Doxorubicin is commonly used in breast cancer treatment and our results using real time PCR showed that this drug could induce intracellular HMGB1 expression in MDA-MB-231 cells in a concentration-dependent manner (Figure 5A). The maximal level of HMGB1 was induced with 5 μM which was statistically significantly different from untreated controls. Moreover, cancer cells killed by Dox exposure released HMGB1 into the culture media and the level was again increased in a concentration-dependent manner (Figure 5B).BCF-CM-pretreated cancer cell cultures showed less cell death in response to Dox than cells pre-treated with NTF-CM (Figure 5C). In a second study, we found that BCF-CM treated cells also released more HMGB1 than those pre-treated with NTF-CM when treated with equitoxic concentrations of Dox (80% cell death) (Figure 5D). No HMGB1 was detected in the culture media when cell viability was greater than 95% but in contrast, Dox-induced release of HMGB1 was related to the degree of cell death (data not shown).

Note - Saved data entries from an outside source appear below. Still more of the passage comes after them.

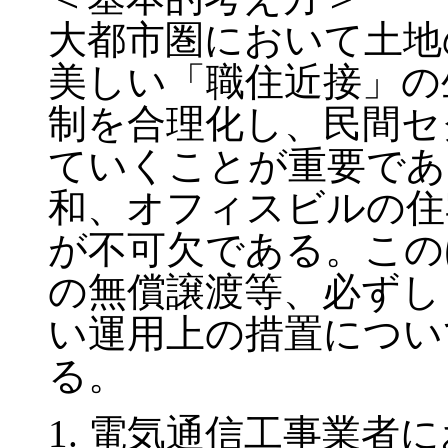
大都市圏において土地
美しい「職住近接」の
制を合理化し、民間セ
ていくことが重要であ
和、オフィスビルの住
が不可欠である。この
の無償譲渡等、必ずし
い運用上の措置につい
る。
電気通信工事業者に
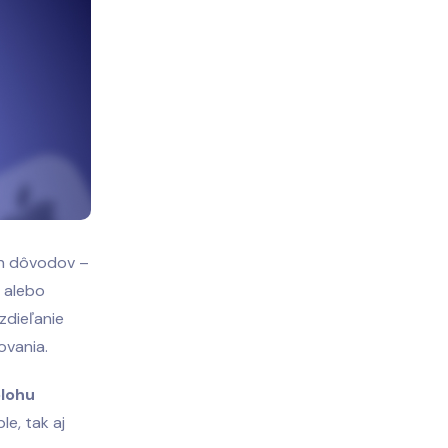
ch dôvodov –
 alebo
zdieľanie
ovania.
olohu
le, tak aj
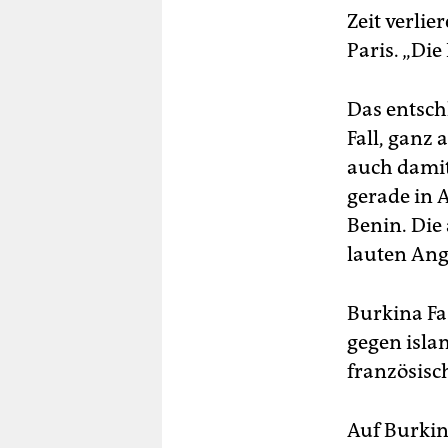
Zeit verlie
Paris. „Die
Das entsch
Fall, ganz 
auch damit
gerade in 
Benin. Die 
lauten An
Burkina Fa
gegen isla
französisch
Auf Burkin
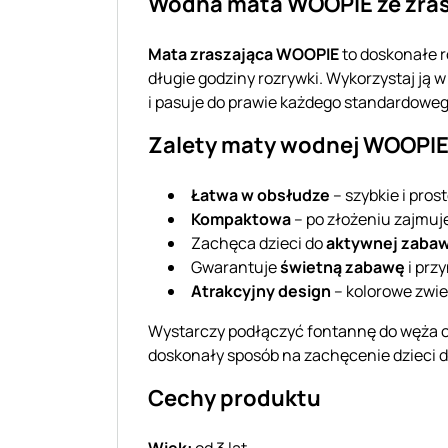
Wodna mata WOOPIE ze zrasz
Mata zraszająca WOOPIE
to doskonałe r
długie godziny rozrywki. Wykorzystaj ją 
i pasuje do prawie każdego standardowe
Zalety maty wodnej WOOPI
Łatwa w obsłudze
– szybkie i pro
Kompaktowa
– po złożeniu zajmuj
Zachęca dzieci do
aktywnej zabaw
Gwarantuje
świetną zabawę
i prz
Atrakcyjny design
– kolorowe zwie
Wystarczy podłączyć fontannę do węża o
doskonały sposób na zachęcenie dzieci 
Cechy produktu
Wiek:
od 3 lat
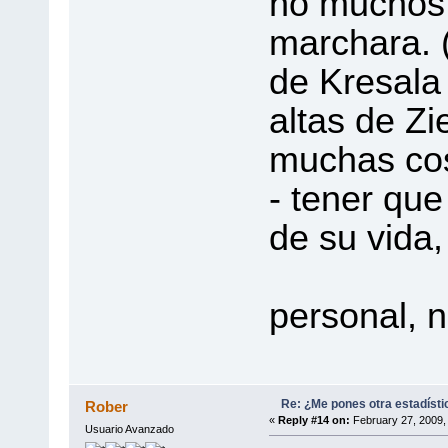
no muchos 
marchara. 
de Kresala
altas de Zi
muchas cos
- tener que
de su vida,
- (l
personal, n
Re: ¿Me pones otra estadísti
Rober
«
Reply #14 on:
February 27, 2009,
Usuario Avanzado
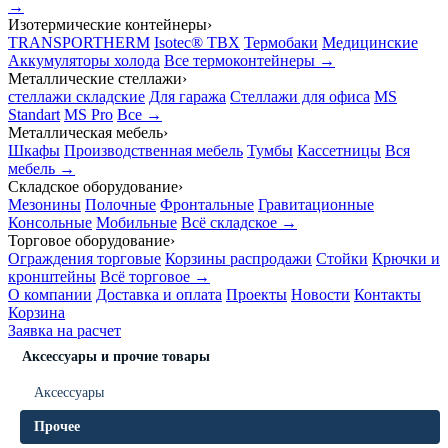
→
Изотермические контейнеры
›
TRANSPORTHERM
Isotec® TBX
Термобаки
Медицинские
Аккумуляторы холода
Все термоконтейнеры →
Металлические стеллажи
›
стеллажи складские
Для гаража
Стеллажи для офиса
MS
Standart
MS Pro
Все →
Металлическая мебель
›
Шкафы
Производственная мебель
Тумбы
Кассетницы
Вся
мебель →
Складское оборудование
›
Мезонины
Полочные
Фронтальные
Гравитационные
Консольные
Мобильные
Всё складское →
Торговое оборудование
›
Ограждения торговые
Корзины распродажи
Стойки
Крючки и
кронштейны
Всё торговое →
О компании
Доставка и оплата
Проекты
Новости
Контакты
Корзина
Заявка на расчет
Аксессуары и прочие товары
Аксессуары
Прочее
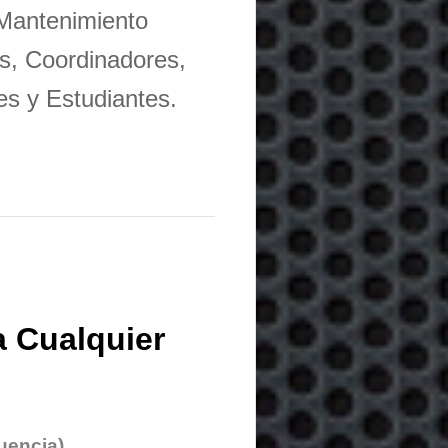
 Mantenimiento
s, Coordinadores,
es y Estudiantes.
 Cualquier
uencia)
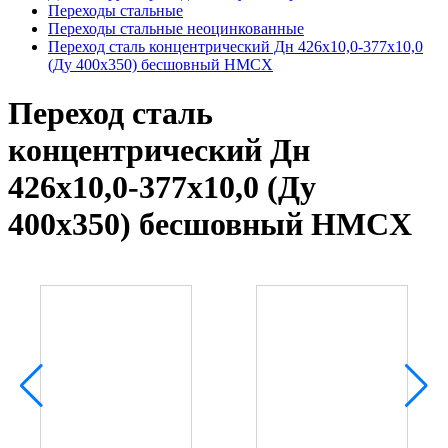
Переходы стальные
Переходы стальные неоцинкованные
Переход сталь концентрический Дн 426х10,0-377х10,0
(Ду 400х350) бесшовный HMCX
Переход сталь
концентрический Дн
426х10,0-377х10,0 (Ду
400х350) бесшовный HMCX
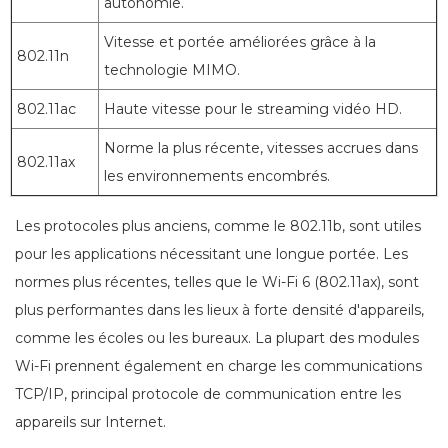
autonomie.
Vitesse et portée améliorées grâce à la
802.11n
technologie MIMO.
802.11ac
Haute vitesse pour le streaming vidéo HD.
Norme la plus récente, vitesses accrues dans
802.11ax
les environnements encombrés.
Les protocoles plus anciens, comme le 802.11b, sont utiles
pour les applications nécessitant une longue portée. Les
normes plus récentes, telles que le Wi-Fi 6 (802.11ax), sont
plus performantes dans les lieux à forte densité d'appareils,
comme les écoles ou les bureaux. La plupart des modules
Wi-Fi prennent également en charge les communications
TCP/IP, principal protocole de communication entre les
appareils sur Internet.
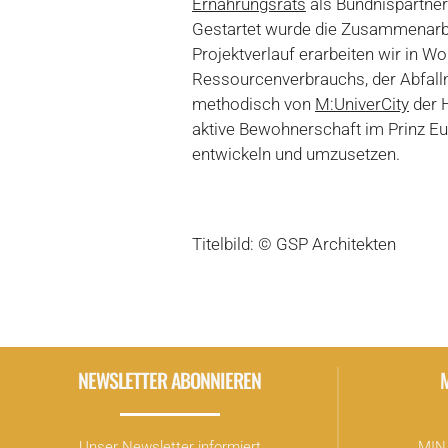
Ernährungsrats
als Bündnispartner
Gestartet wurde die Zusammenarbei
Projektverlauf erarbeiten wir in W
Ressourcenverbrauchs, der Abfal
methodisch von
M:UniverCity
der H
aktive Bewohnerschaft im Prinz Eu
entwickeln und umzusetzen.
Titelbild: © GSP Architekten
NEWSLETTER ABONNIEREN
Unser Newsletter informiert
MIN 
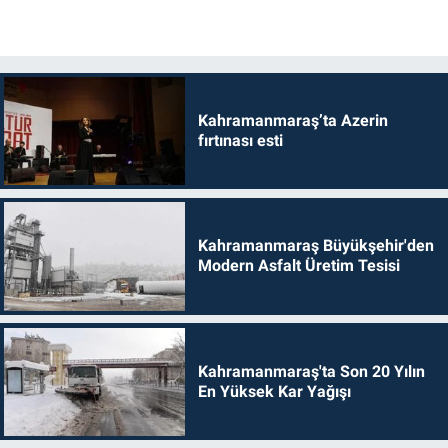
Kahramanmaraş’ta Azerin
fırtınası esti
Kahramanmaraş Büyükşehir'den
Modern Asfalt Üretim Tesisi
Kahramanmaraş'ta Son 20 Yılın
En Yüksek Kar Yağışı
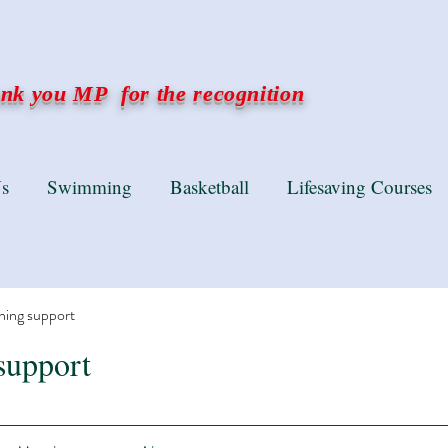
k you MP for the recognition
s
Swimming
Basketball
Lifesaving Courses
ning support
support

MDA-MB-231 cells exposed to Dox together with rHMGB1 showed statistically significantly higher viability than those treated with Dox alone (Figure 6A). This effect was reversed by the addition of an HMGB1 neutralizing antibody. The fact that LC3B-I converts to LC3B-II and levels of LC3B-II increase over time suggests that autophagy occurs in MDA-MB-231 cells treated with rHMGB1 (Figure 6B).

Dead cancer-CM, (shown to increase the level of extracellular HMGB1; Figure 5B) also increased the survival of MDA-MB-231 cells during subsequent Dox treatment (Figure 6C) and this effect was reversed by an HMGB1 neutralizing antibody (**p-value = 0.006). The blocking antibody also showed a small but significant reduction in cell viability in the absence of CM (p-value = 0.017).